More than 240 patients who underwent colonoscopies at Neosho Memorial Regional Medical Center in Chanute may have been exposed to Hepatitis C, Hepatitis B and HIV, among other diseases, due to improper scope sanitization, the hospital announced in a media telebriefing Tuesday afternoon.
Neosho Memorial CEO Dennis Franks said the potential infections would have occurred in patients who received colonoscopies between January and July 3. The hospital is using priority mail to notify the 244 patients it thinks may have been affected.
"We will cover all testing, and by some chance that anyone is discovered to have an infection from this, we will cover all charges," Franks said.
Blood samples from affected patients will be sent to KDHE for testing, with results available in about two weeks.
The KDHE and hospital would not disclose whether any of the patients already have any of the diseases because it is a "relatively small" population and they "could be identified."
The hospital became aware of the issue on July 5, Franks said, but he would not disclose how the hospital became aware of the improper sanitization. He described it as an "oversight in training after an upgrade in equipment." There is an ongoing investigation.
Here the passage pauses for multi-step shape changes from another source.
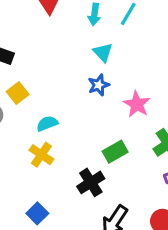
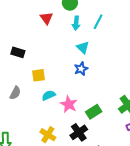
yellow square: (18, 93) -> (38, 75), moved, turned 32
pink star: (137, 104) -> (69, 104), moved
yellow cross: (41, 155) -> (48, 135), moved

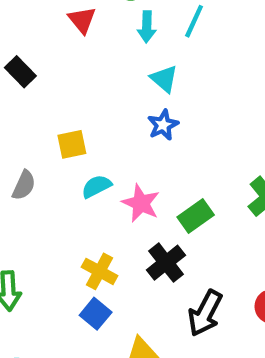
black rectangle: (18, 52) -> (20, 72), moved, turned 32

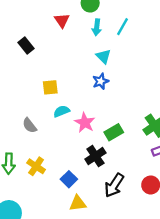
gray semicircle: (24, 185) -> (30, 125), moved, turned 112
yellow cross: (100, 271) -> (36, 166), moved
blue square: (96, 314) -> (69, 179), moved

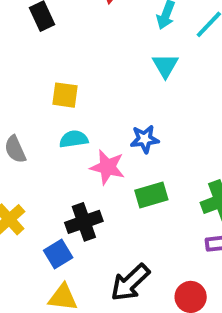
blue star: (101, 81) -> (145, 139), moved
pink star: (85, 123) -> (107, 167), turned -30
black cross: (95, 156) -> (84, 222), moved

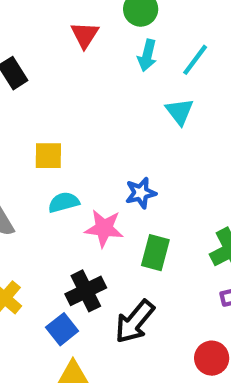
cyan triangle: (165, 66) -> (180, 112), moved
green rectangle: (151, 195) -> (155, 253), turned -52
black arrow: (130, 283) -> (135, 322), moved

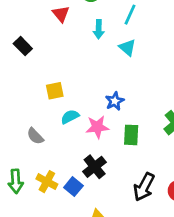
cyan arrow: (147, 55) -> (99, 29), moved
black arrow: (135, 322) -> (144, 187), moved
blue square: (62, 329) -> (73, 187), moved

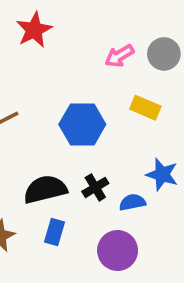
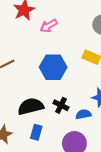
pink arrow: (119, 56) -> (49, 26), moved
black cross: (95, 187) -> (61, 105), turned -32

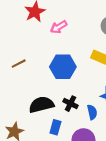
blue semicircle: (83, 114) -> (92, 112), turned 88
blue rectangle: (36, 132) -> (55, 127), moved

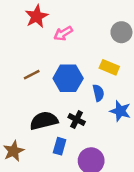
brown line: (19, 64) -> (32, 75), moved
blue semicircle: (92, 112) -> (98, 93), moved

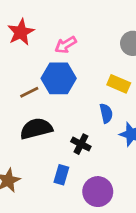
red star: (37, 16) -> (21, 32), moved
blue hexagon: (68, 78) -> (59, 78), moved
black semicircle: (44, 121) -> (36, 129), moved

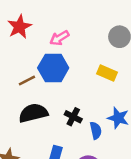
blue semicircle: (106, 113) -> (96, 130), moved
black cross: (81, 144) -> (73, 117), moved

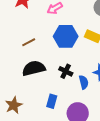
blue hexagon: (53, 68) -> (66, 36), moved

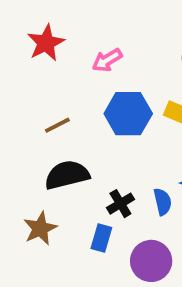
black cross: (66, 71) -> (120, 204), moved, turned 32
brown star: (14, 105) -> (40, 228), moved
"I cannot begin to have words to express how stunned we are and how bad we feel," Franks said.
Franks stressed that infection control specialists think the risk of infection is extremely low.
One type of scope used for endoscopies at the hospital since January has a small water channel used to spray ahead of the scope. The spray feature of the scope was not being used to help flush out the channel, Franks said.
This particular type of scope makes up three of the six scopes the hospital uses, Franks said.
The scope was immersed in a sterilizing agent each time. However, manufacturer instructions indicate the spray nozzle should also be flushed as part of the sterilization.
"Materials from patients could get into the channel and that's where there's potential risk," said Charles Hunt, state epidemiologist with the Kansas Department of Health and Environment.
Hunt said that the three diseases they are primarily concerned about are blood-borne pathogens. He said there are many other potential conditions that cannot necessarily be tested at this time, including bacteria.
Because the potential infection happened in a seven-month time span, Hunt said if patients were infected, they most likely wouldn't show symptoms early on.
Hunt said they will continue to evaluate the situation and later decide whether the results can be released to the public due to patient privacy.
Franks said they are not sure whether they will be facing any malpractice suits at this time.
Neosho Memorial is a not-for-profit, county-owned hospital that serves about 45,000 people in a 60-mile radius in southeast Kansas, according to its website. Chanute is about 100 miles east of Wichita.